_Work instructions_: All lines in the data that hold the word "Allah" need copying.

=== Section Start ===

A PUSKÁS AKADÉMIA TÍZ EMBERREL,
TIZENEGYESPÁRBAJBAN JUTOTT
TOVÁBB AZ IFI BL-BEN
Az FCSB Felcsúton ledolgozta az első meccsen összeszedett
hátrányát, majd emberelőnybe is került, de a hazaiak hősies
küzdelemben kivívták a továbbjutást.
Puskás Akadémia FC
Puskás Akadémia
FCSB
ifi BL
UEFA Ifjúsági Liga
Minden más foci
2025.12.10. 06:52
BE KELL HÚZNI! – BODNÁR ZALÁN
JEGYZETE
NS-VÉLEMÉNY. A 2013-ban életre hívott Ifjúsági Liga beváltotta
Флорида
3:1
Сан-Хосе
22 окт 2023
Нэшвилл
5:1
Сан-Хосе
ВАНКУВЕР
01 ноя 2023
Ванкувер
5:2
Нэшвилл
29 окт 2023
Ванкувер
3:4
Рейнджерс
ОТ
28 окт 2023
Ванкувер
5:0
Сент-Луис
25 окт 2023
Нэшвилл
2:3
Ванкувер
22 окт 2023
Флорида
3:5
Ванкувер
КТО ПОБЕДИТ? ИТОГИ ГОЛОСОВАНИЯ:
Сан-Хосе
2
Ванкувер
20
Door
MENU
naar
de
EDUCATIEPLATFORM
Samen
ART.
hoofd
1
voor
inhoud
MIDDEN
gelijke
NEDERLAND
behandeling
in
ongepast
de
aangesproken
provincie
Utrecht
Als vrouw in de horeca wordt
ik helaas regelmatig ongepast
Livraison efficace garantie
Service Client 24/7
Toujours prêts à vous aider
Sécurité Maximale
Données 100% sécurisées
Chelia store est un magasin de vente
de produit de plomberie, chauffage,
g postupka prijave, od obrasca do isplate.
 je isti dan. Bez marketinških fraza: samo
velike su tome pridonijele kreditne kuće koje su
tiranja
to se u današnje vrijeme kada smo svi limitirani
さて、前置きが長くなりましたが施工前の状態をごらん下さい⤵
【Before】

=== Section End ===
=== Section Start ===

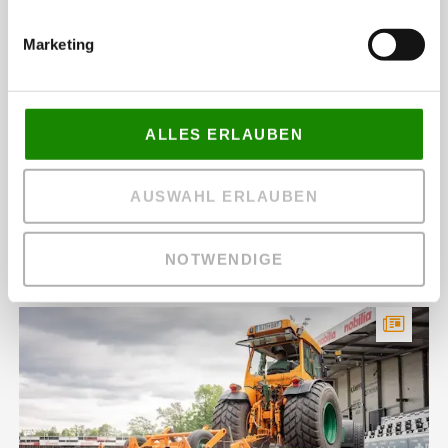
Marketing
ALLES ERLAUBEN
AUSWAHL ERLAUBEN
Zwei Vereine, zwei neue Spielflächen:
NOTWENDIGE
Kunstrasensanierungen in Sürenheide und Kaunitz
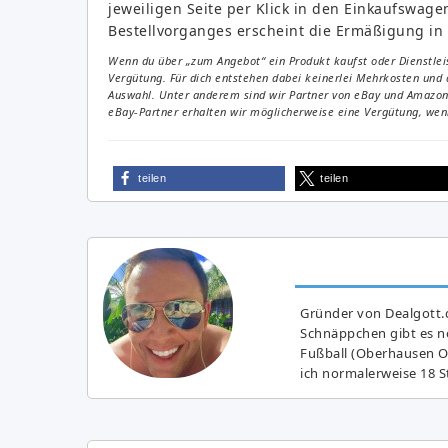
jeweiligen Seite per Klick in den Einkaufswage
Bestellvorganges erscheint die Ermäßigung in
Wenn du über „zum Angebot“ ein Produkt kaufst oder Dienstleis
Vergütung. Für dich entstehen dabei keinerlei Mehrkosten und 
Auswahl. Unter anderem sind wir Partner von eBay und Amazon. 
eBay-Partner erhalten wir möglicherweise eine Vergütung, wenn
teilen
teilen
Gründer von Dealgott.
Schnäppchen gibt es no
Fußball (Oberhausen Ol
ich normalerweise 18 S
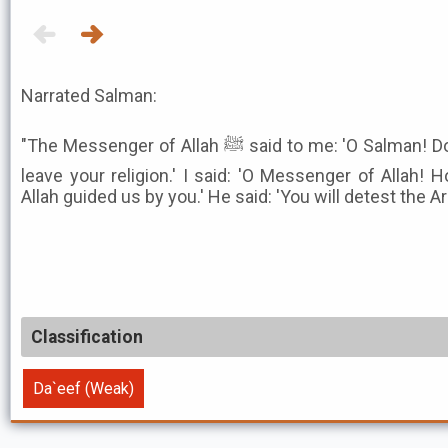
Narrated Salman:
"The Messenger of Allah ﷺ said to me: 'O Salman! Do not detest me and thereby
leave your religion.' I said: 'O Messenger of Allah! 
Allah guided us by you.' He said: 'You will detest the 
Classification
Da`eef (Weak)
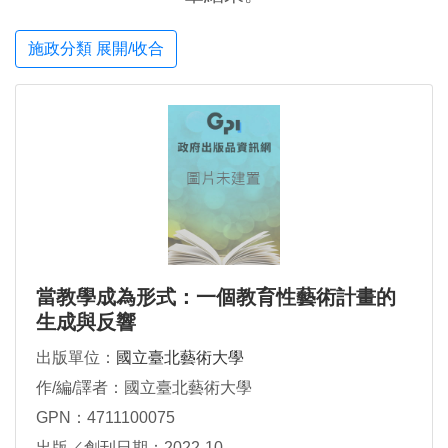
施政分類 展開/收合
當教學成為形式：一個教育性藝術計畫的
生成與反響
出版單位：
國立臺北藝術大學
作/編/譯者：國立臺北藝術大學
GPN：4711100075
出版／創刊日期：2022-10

=== Section End ===
=== Section Start ===

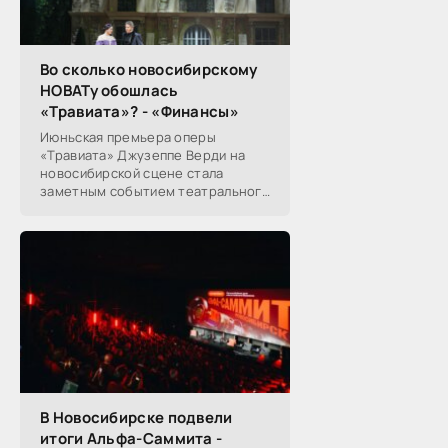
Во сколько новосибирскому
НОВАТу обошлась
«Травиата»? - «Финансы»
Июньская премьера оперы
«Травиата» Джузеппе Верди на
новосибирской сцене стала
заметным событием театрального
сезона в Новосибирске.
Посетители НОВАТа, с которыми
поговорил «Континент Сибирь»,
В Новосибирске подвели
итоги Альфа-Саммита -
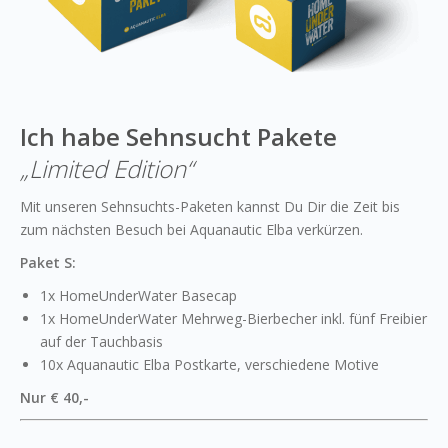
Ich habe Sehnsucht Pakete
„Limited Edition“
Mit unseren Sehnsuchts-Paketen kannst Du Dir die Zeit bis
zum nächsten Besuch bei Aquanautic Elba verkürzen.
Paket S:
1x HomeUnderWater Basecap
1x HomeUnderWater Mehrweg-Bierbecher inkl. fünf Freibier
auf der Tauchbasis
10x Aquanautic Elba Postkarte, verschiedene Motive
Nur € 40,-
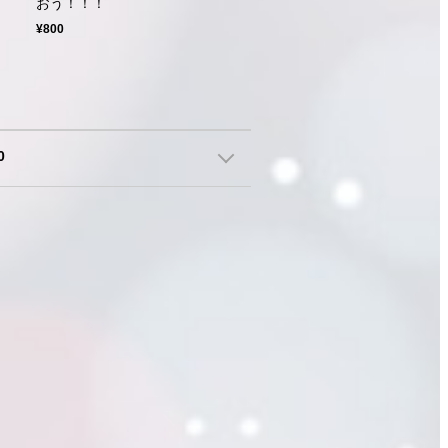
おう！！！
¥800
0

=== Section End ===

_Answer to this exercise_:
"The Messenger of Allah ﷺ said to me: 'O Salman! Do not detest me and thereby
leave your religion.' I said: 'O Messenger of Allah! 
Allah guided us by you.' He said: 'You will detest the 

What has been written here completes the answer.